%%
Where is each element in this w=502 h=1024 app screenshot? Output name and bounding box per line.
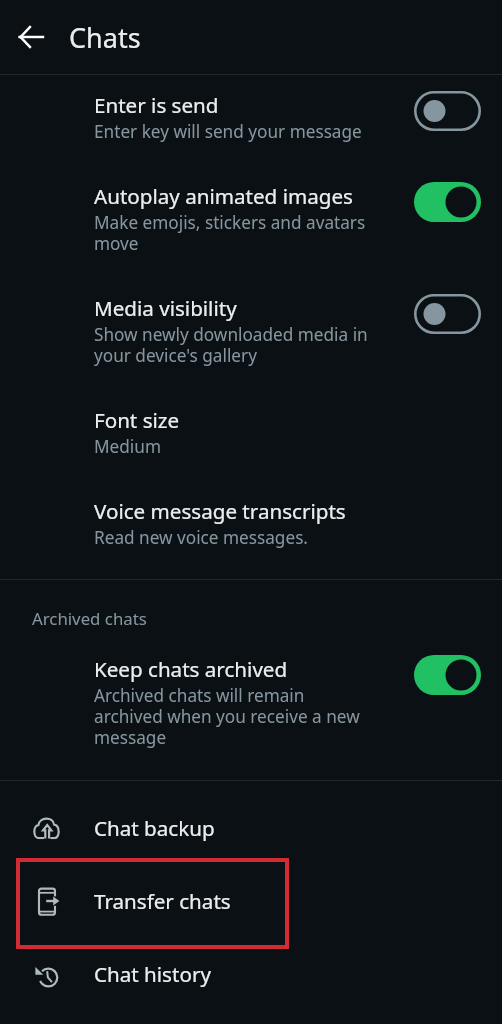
staticText: Media visibility [94,296,237,322]
button[interactable]: Media visibility [0,296,502,408]
staticText: Font size [94,408,180,434]
staticText: Archived chats will remain archived when… [94,686,371,749]
staticText: Medium [94,437,161,458]
button[interactable]: Off [414,294,481,334]
button[interactable]: On [414,182,481,222]
button[interactable]: Chat backup [0,792,502,865]
staticText: Enter key will send your message [94,122,362,143]
button[interactable]: Transfer chats [0,865,502,938]
button[interactable]: Chat history [0,938,502,1011]
staticText: Autoplay animated images [94,184,353,210]
staticText: Transfer chats [94,889,231,915]
button[interactable]: On [414,655,481,695]
staticText: Voice message transcripts [94,499,346,525]
staticText: Read new voice messages. [94,528,308,549]
staticText: Chat history [94,962,211,988]
staticText: Keep chats archived [94,657,288,683]
staticText: Chats [69,19,141,56]
staticText: Show newly downloaded media in your devi… [94,325,371,367]
button[interactable]: Autoplay animated images [0,184,502,296]
button[interactable]: Off [414,91,481,131]
button[interactable]: Enter is send [0,93,502,184]
staticText: Chat backup [94,816,215,842]
staticText: Enter is send [94,93,219,119]
button[interactable]: Back [8,14,54,60]
button[interactable]: Keep chats archived [0,657,502,780]
button[interactable]: Voice message transcripts [0,499,502,579]
staticText: Archived chats [32,609,147,630]
button[interactable]: Font size [0,408,502,499]
staticText: Make emojis, stickers and avatars move [94,213,371,255]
%%
What to do
Each entry above should be copied word for word, with the images omitted.

Task answer
Where is each element in this w=502 h=1024 app screenshot? Output name and bounding box per line.
staticText: Media visibility [94,296,237,322]
button[interactable]: Media visibility [0,296,502,408]
staticText: Font size [94,408,180,434]
staticText: Archived chats will remain archived when… [94,686,371,749]
staticText: Medium [94,437,161,458]
button[interactable]: Off [414,294,481,334]
button[interactable]: On [414,182,481,222]
button[interactable]: Chat backup [0,792,502,865]
staticText: Enter key will send your message [94,122,362,143]
button[interactable]: Transfer chats [0,865,502,938]
button[interactable]: Chat history [0,938,502,1011]
staticText: Autoplay animated images [94,184,353,210]
staticText: Transfer chats [94,889,231,915]
button[interactable]: On [414,655,481,695]
staticText: Voice message transcripts [94,499,346,525]
staticText: Read new voice messages. [94,528,308,549]
staticText: Chat history [94,962,211,988]
staticText: Keep chats archived [94,657,288,683]
staticText: Chats [69,19,141,56]
staticText: Show newly downloaded media in your devi… [94,325,371,367]
button[interactable]: Autoplay animated images [0,184,502,296]
button[interactable]: Off [414,91,481,131]
button[interactable]: Enter is send [0,93,502,184]
staticText: Chat backup [94,816,215,842]
staticText: Enter is send [94,93,219,119]
button[interactable]: Back [8,14,54,60]
button[interactable]: Keep chats archived [0,657,502,780]
button[interactable]: Voice message transcripts [0,499,502,579]
staticText: Archived chats [32,609,147,630]
button[interactable]: Font size [0,408,502,499]
staticText: Make emojis, stickers and avatars move [94,213,371,255]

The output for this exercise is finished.